### Task directions
Among the entries below, find the line with "Español (España)", then quote it and each following line up to and including the line with "Bibliotecas", and nothing else.
== Information provided
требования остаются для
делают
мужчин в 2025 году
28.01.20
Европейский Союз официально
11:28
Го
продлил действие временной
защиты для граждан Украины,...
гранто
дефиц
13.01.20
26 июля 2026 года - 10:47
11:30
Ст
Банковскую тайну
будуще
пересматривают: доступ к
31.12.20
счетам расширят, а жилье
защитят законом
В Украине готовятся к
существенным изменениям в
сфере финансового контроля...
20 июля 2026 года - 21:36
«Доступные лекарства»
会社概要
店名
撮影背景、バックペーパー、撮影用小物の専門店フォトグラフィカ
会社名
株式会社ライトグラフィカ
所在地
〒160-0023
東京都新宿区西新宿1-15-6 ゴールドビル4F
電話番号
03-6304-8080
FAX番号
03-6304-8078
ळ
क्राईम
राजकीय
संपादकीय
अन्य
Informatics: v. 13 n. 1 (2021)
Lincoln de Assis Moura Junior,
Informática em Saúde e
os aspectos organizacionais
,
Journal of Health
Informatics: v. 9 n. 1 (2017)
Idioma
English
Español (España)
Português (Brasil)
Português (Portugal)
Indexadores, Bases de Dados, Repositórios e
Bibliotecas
====
== Information provided
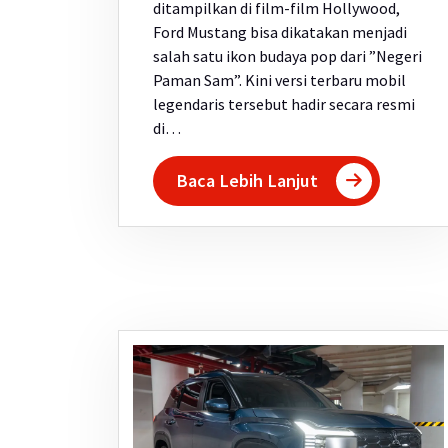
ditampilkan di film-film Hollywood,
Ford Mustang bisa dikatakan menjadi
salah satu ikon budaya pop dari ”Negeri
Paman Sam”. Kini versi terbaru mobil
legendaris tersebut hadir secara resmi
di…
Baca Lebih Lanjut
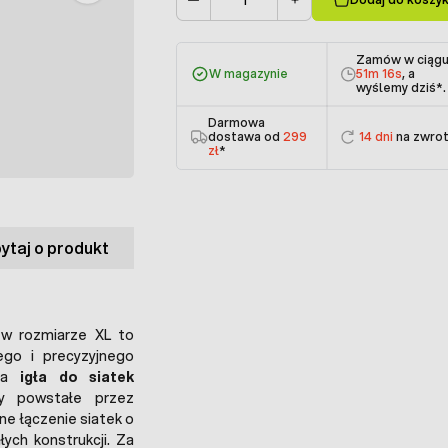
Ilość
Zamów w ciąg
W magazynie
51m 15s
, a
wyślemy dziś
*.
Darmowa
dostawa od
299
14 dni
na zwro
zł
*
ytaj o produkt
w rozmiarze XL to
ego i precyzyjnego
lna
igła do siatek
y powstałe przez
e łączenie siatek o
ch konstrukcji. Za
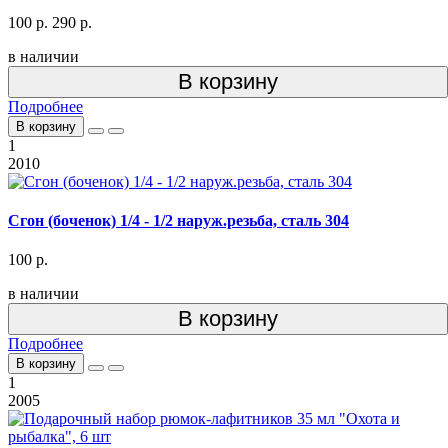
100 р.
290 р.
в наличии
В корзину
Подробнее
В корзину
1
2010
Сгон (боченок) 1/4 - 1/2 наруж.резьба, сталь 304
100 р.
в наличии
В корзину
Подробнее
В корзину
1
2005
====
### Task answer
Español (España)
Português (Brasil)
Português (Portugal)
Indexadores, Bases de Dados, Repositórios e
Bibliotecas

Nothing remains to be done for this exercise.